30 – Adele | the expectations game

November 22, 2021 by krisis Leave a Comment

As a music fan, consumer, and review, it’s hard for me to detach my reaction to a new album from the expectations game.

That’s especially true of fourth albums, like Adele’s 30.

Everyone loves an indelible debut record. When we love an artist’s first album, we fall in love with the songs, but we’re also deeply curious about their potential. What path will they take? How will their follow-up sound?

We applaud when an artist releases a strong second album. We are amazed when it is even better than the first. When we love an artist’s second album, we fall in love with the songs, but we’re beginning to measure a vector. They’ve moved in a direction, even if that direction is to provide more of the exact same. Will they continue to progress in that same way?
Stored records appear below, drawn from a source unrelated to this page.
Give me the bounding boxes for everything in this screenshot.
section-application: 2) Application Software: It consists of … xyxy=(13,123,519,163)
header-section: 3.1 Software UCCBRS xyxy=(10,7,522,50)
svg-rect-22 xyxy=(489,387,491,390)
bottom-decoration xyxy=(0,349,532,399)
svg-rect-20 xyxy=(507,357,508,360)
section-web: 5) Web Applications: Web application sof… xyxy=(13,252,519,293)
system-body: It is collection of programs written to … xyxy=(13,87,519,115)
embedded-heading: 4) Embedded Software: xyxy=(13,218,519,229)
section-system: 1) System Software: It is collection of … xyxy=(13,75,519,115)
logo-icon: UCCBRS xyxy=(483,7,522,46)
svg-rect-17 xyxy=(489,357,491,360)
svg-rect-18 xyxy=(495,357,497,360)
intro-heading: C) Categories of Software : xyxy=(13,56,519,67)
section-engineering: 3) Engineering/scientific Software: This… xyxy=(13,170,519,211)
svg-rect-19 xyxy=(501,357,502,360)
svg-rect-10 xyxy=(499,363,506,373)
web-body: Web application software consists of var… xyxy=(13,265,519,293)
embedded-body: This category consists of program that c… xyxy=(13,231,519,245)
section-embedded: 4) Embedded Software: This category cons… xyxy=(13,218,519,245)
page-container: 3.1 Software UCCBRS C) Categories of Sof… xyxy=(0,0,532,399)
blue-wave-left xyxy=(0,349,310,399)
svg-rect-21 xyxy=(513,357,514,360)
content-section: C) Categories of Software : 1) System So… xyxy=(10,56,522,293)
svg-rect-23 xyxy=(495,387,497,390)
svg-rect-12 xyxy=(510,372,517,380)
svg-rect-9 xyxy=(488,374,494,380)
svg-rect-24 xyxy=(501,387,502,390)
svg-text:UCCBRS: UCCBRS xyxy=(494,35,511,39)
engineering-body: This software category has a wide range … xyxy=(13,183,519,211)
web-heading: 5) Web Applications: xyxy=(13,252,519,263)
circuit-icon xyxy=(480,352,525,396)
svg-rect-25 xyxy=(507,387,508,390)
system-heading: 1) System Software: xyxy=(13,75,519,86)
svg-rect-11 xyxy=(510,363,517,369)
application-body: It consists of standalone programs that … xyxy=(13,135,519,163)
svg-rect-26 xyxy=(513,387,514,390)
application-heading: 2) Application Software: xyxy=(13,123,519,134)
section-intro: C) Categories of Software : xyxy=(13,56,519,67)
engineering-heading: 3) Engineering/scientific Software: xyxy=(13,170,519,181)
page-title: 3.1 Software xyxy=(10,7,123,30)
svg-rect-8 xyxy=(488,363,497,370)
Third albums are tricky. That’s when things become interesting. Third albums are when we think we really know something about an artist. We have a reasonable sample size of songs. We have three points from which we can triangulate position and estimate future progress.We can say, “the artist usually does this or that.” We can decide if their progression has been linear or if it took a hard turn into unexpected territory.

That is why fourth albums are dangerous. They are the realm of proving or disproving all those things that we thought we understood. They have the potential take an artist’s progression from a line – or even a triangle – to some wild uneven quadrilateral that might even intersect with itself. They’re often the moment where an artist solidifies who they really are and who they will continue to be for many years to come.

I think most people navigate that musical map subtly. Unconsciously. The average listener has some expectations that might be fulfilled or shattered, but I don’t think they consider a fourth album to be particularly significant.

I’m not like that. I can’t turn off the part of my brain that dissects songwriting and production, and that draws out vectors of musical style and influences. I am graphing each release as a point on a musical map and drawing the vectors between them. I can’t help it.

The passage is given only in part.